Joe Lauria é editor-chefe da Notícias do Consórcio e um ex-correspondente da ONU para Tele Wall Street Journal, Boston Globee outros jornais, incluindo A Gazeta de Montreal, A londres Daily Mail e A Estrela de Joanesburgo. Ele era repórter investigativo do Sunday Times de Londres, repórter financeiro da Bloomberg News e iniciou seu trabalho profissional aos 19 anos como encordoador de The New York Times. É autor de dois livros, Uma odisséia política, com o senador Mike Gravel, prefácio de Daniel Ellsberg; e Como eu perdi, de Hillary Clinton, prefácio de Julian Assange. Ele pode ser contatado pelo e-mail joelauria@consortiumnews.com e seguido no X @unjoe.

7 comentários para “Caso Medhurst: Teste de uma mudança de rumo em Gaza"

  1. Maio 15, 2025 em 09: 27

    [F1(1A) Uma pessoa comete um crime se a pessoa—

    (a) expressa uma opinião ou crença que apoia uma organização proibida, e

    (b) ao fazê-lo é imprudente quanto a se uma pessoa a quem a expressão é dirigida será encorajada a apoiar uma organização proscrita.]”.

    *

    A lógica simples do senso comum sugere que uma organização que pratica genocídio seria eminentemente qualificada como uma "organização proscrita"; portanto, aqueles que expressam apoio ao governo israelense genocida estão cometendo um crime de acordo com a lei britânica claramente enunciada.

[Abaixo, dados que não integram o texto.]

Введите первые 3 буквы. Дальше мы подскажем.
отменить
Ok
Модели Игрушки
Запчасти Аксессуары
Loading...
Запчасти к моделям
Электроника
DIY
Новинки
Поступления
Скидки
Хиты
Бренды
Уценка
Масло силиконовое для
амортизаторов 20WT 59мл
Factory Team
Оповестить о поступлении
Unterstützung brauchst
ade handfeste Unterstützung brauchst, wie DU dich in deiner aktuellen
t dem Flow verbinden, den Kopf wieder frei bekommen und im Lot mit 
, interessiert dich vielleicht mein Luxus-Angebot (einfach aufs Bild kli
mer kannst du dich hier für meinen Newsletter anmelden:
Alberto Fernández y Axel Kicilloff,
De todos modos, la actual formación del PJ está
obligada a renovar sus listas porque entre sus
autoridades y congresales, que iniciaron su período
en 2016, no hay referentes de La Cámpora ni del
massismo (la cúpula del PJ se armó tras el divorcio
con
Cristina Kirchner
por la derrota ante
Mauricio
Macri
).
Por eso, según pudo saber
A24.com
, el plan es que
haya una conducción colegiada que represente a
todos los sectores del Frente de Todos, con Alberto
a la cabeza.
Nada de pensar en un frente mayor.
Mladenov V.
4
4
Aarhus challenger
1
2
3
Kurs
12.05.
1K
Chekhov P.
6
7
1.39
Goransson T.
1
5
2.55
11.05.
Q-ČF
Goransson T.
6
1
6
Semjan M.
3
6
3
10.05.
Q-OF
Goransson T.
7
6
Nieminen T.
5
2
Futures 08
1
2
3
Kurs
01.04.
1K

    Qual é a definição legal de comportamento imprudente? Comportamento imprudente refere-se a ações tomadas por uma pessoa que demonstram desrespeito à segurança dos outros.

    Da mesma forma, a lógica simples do senso comum sugere que os apoiadores do genocídio de Israel demonstram um desrespeito imprudente pela segurança dos palestinos, identificando os apoiadores do genocídio, em nítido contraste com jornalistas sincera e genuinamente preocupados com a segurança dos palestinos, como envolvidos/culpados de ações criminosas, de acordo com a lei britânica estabelecida.

  2. SimXouNão
    Maio 13, 2025 em 20: 05

    Medhurst é o novo Assange. Dois governos (Reino Unido e Áustria) estão a serviço de outro, Israel — colaborando na opressão de um jornalista.

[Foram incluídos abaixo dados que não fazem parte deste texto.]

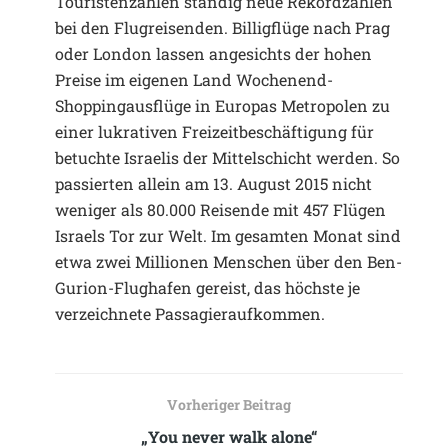
Touristenzahlen ständig neue Rekordzahlen
bei den Flugreisenden. Billigflüge nach Prag
oder London lassen angesichts der hohen
Preise im eigenen Land Wochenend-
Shoppingausflüge in Europas Metropolen zu
einer lukrativen Freizeitbeschäftigung für
betuchte Israelis der Mittelschicht werden. So
passierten allein am 13. August 2015 nicht
weniger als 80.000 Reisende mit 457 Flügen
Israels Tor zur Welt. Im gesamten Monat sind
etwa zwei Millionen Menschen über den Ben-
Gurion-Flughafen gereist, das höchste je
verzeichnete Passagieraufkommen.
Vorheriger Beitrag
„You never walk alone“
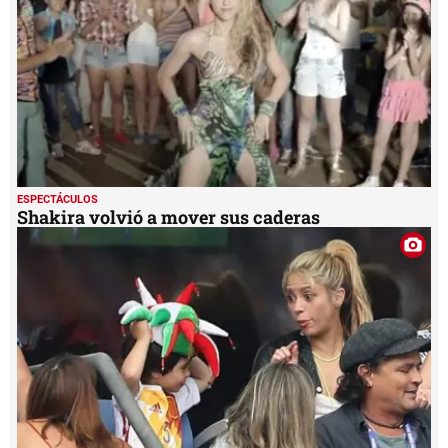
ESPECTÁCULOS
Shakira volvió a mover sus caderas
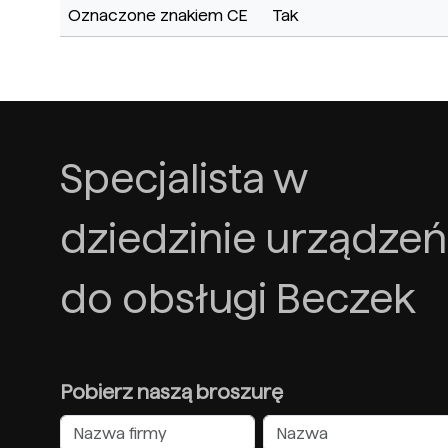
Oznaczone znakiem CE
Tak
Specjalista w
dziedzinie urządzeń
do obsługi Beczek
Pobierz naszą broszurę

    Ele não está sozinho na repressão da Pérfida Albion, com Criag Murray, Asa Winstanley e outros repórteres tendo sido invadidos, detidos e roubados por crimes de pensamento.

    Obrigado, Sr. Lauria, por conscientizar sobre o abuso dele (e deles) pelo governo britânico em nome dos sionistas genocidas.

  3. Leslie Gillot
    Maio 13, 2025 em 18: 10

    Alguém poderia me explicar quem decide qual organização deve ser designada como "proscrita"?

    • Consortiumnews.com
      Maio 13, 2025 em 19: 08

      O Ministério do Interior britânico decide.

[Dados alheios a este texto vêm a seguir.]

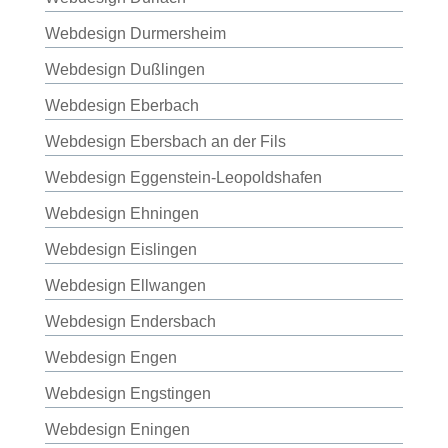
Webdesign Durmersheim
Webdesign Dußlingen
Webdesign Eberbach
Webdesign Ebersbach an der Fils
Webdesign Eggenstein-Leopoldshafen
Webdesign Ehningen
Webdesign Eislingen
Webdesign Ellwangen
Webdesign Endersbach
Webdesign Engen
Webdesign Engstingen
Webdesign Eningen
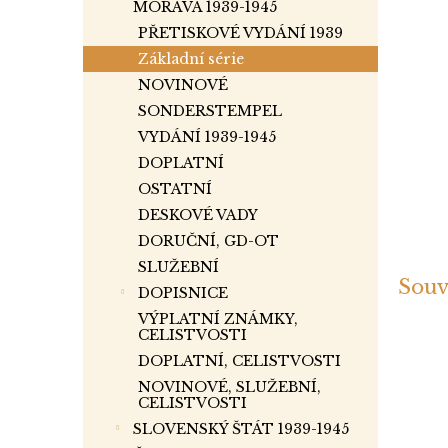
a
MORAVA 1939-1945
n
PŘETISKOVÉ VYDÁNÍ 1939
e
Základní série
l
NOVINOVÉ
SONDERSTEMPEL
VYDÁNÍ 1939-1945
DOPLATNÍ
OSTATNÍ
DESKOVÉ VADY
DORUČNÍ, GD-OT
SLUŽEBNÍ
Souv
DOPISNICE
VÝPLATNÍ ZNÁMKY,
CELISTVOSTI
DOPLATNÍ, CELISTVOSTI
NOVINOVÉ, SLUŽEBNÍ,
CELISTVOSTI
SLOVENSKÝ ŠTÁT 1939-1945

      hxxps://www.gov.uk/government/publications/proscribed-terror-groups-or-organisations–2/proscribed-terrorist-groups-or-organisations-accessible-version

  4. Valerie
    Maio 13, 2025 em 11: 54

    “A embaixada de Israel ordenou minha prisão”?

    Eles provavelmente não precisariam fazer o pedido:

    Xxxx://labourhub.org.uk/2025/05/07/relatório-inovador-revela-escala-extraordinária-das-exportações-de-armas-do-reino-unidense-para-israel-e-descobre-que-o-governo-enganou-o-público/

    O relatório completo pode ser lido/baixado no link acima.

    Parabéns, Richard. Todos nós apoiamos você, assim como apoiamos Julian Assange.

    PALESTINA LIVRE

  5. Steve
    Maio 13, 2025 em 10: 31

    O Reino Unido tem um governo majoritariamente sionista, liderado por Keir "Eu sou um sionista" Starmer, que chefiou o CPS durante a perseguição a Julian Assange. O CPS é, na minha opinião, um órgão corrupto controlado pelas forças do establishment. As perspectivas não são promissoras para Richard Medhurst, mas podemos ter esperança.

    • Jack Straw
      Maio 13, 2025 em 15: 44

      Não, podemos protestar, alto e por muito tempo.